The truth is you probably aren’t broke. The 69-year-old who can’t physically continue working the last year before qualifying for Social Security at age 70 under the conservative House Republican budget is likely to be, though. And those 12 million people slated to be bumped off the food stamp rolls through a full $8.7 billion cut to SNAP could become the very embodiment of broke just trying to buy bread and cheese.


Poor people need different things than the middle class. Advocating for both simultaneously isn’t impossible; pathways to higher education, for example, are so expensive that making college more accessible would help both groups. Rebuilding our infrastructure and making clean energy more practical and widespread helps both in the long run as well.

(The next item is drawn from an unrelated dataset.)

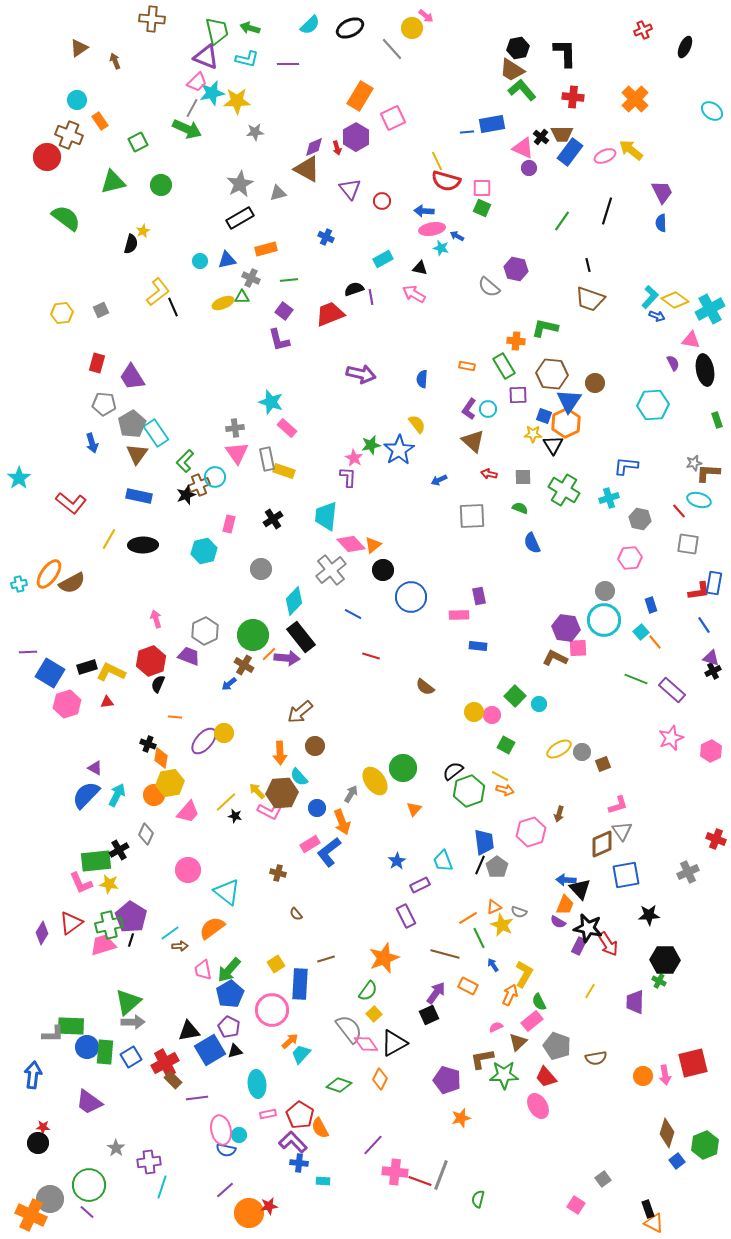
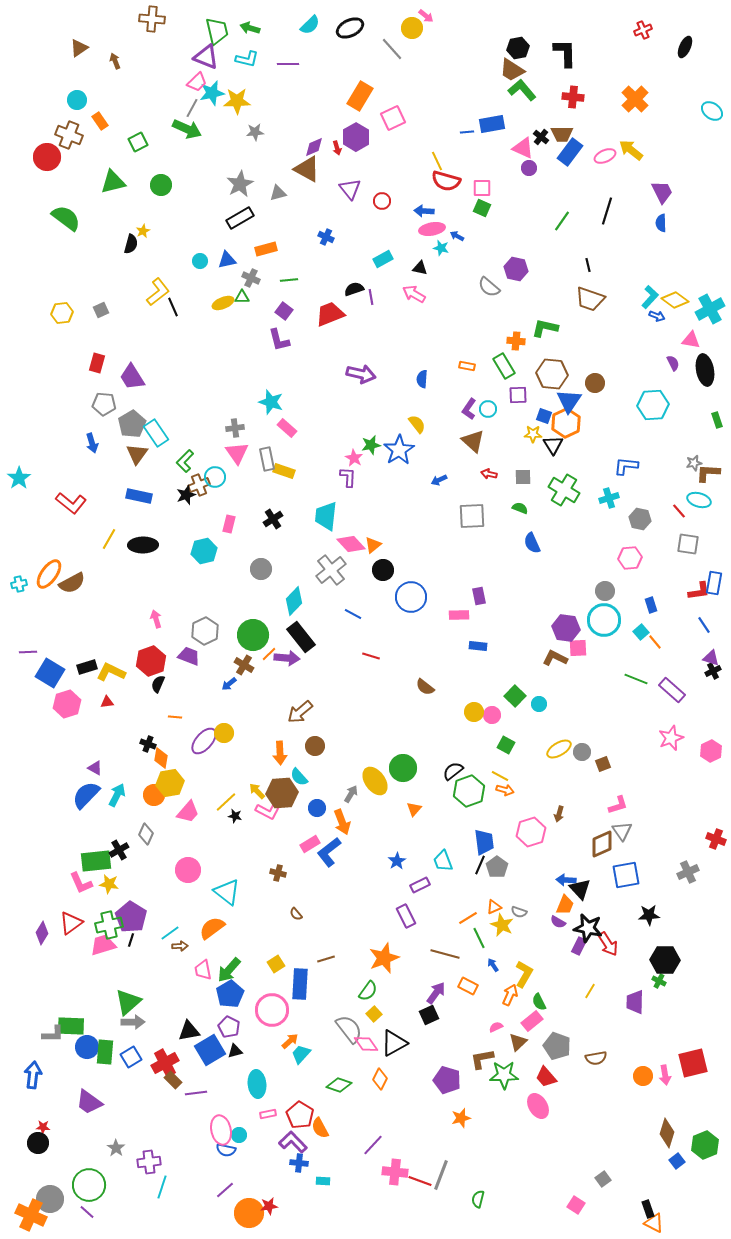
pink L-shape at (270, 811): moved 2 px left
purple line at (197, 1098): moved 1 px left, 5 px up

The poor, however, need immediate assistance in the form of life-sustaining necessities like shelter, food and medical care. While the middle class can consider which candidate has the best plan for keeping Social Security solvent or the best green energy proposal to keep the planet habitable in 100 years, we need basic services right now to fill the gaps to put a basic level of wellness and stability within reach.

As long as we’re seen as the group tagging along right behind the middle class, the poor will continue expending all available energy just to stay alive with nothing left to change our circumstances. We are human beings living in the richest country on the planet; resources are plentiful enough that none of us should be hungry or sick.

It’s time we faced down stigma by acknowledging our reality and challenging those around us, as well as our politicians, to see us as more than our country’s dirty little secret.